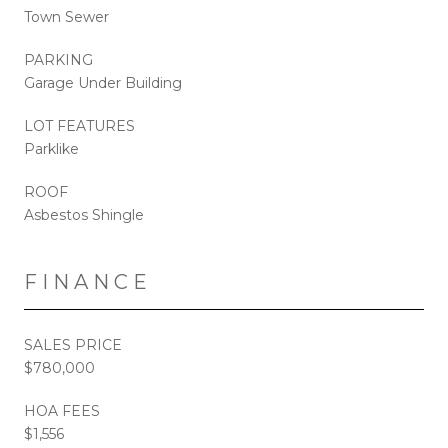
Town Sewer
PARKING
Garage Under Building
LOT FEATURES
Parklike
ROOF
Asbestos Shingle
FINANCE
SALES PRICE
$780,000
HOA FEES
$1,556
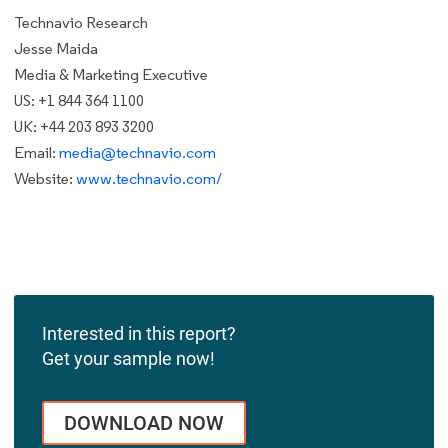
Technavio Research
Jesse Maida
Media & Marketing Executive
US: +1 844 364 1100
UK: +44 203 893 3200
Email:
media@technavio.com
Website:
www.technavio.com/
Interested in this report?
Get your sample now!
DOWNLOAD NOW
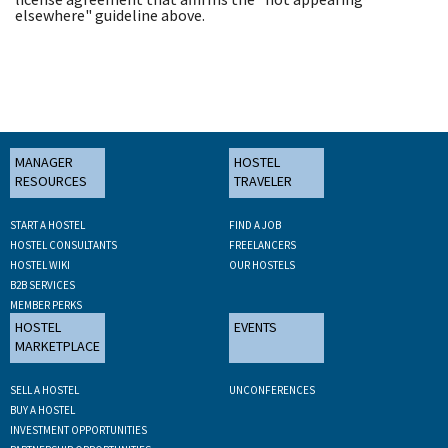
elsewhere" guideline above.
MANAGER
HOSTEL
RESOURCES
TRAVELER
START A HOSTEL
FIND A JOB
HOSTEL CONSULTANTS
FREELANCERS
HOSTEL WIKI
OUR HOSTELS
B2B SERVICES
MEMBER PERKS
HOSTEL
EVENTS
MARKETPLACE
SELL A HOSTEL
UNCONFERENCES
BUY A HOSTEL
INVESTMENT OPPORTUNITIES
-=-=-=-=-
Give every entry again word for word; no images belong in the copy.

### Your response
Town Sewer
PARKING
Garage Under Building
LOT FEATURES
Parklike
ROOF
Asbestos Shingle
FINANCE
SALES PRICE
$780,000
HOA FEES
$1,556
Technavio Research
Jesse Maida
Media & Marketing Executive
US: +1 844 364 1100
UK: +44 203 893 3200
Email:
media@technavio.com
Website:
www.technavio.com/
Interested in this report?
Get your sample now!
DOWNLOAD NOW
elsewhere" guideline above.
MANAGER
HOSTEL
RESOURCES
TRAVELER
START A HOSTEL
FIND A JOB
HOSTEL CONSULTANTS
FREELANCERS
HOSTEL WIKI
OUR HOSTELS
B2B SERVICES
MEMBER PERKS
HOSTEL
EVENTS
MARKETPLACE
SELL A HOSTEL
UNCONFERENCES
BUY A HOSTEL
INVESTMENT OPPORTUNITIES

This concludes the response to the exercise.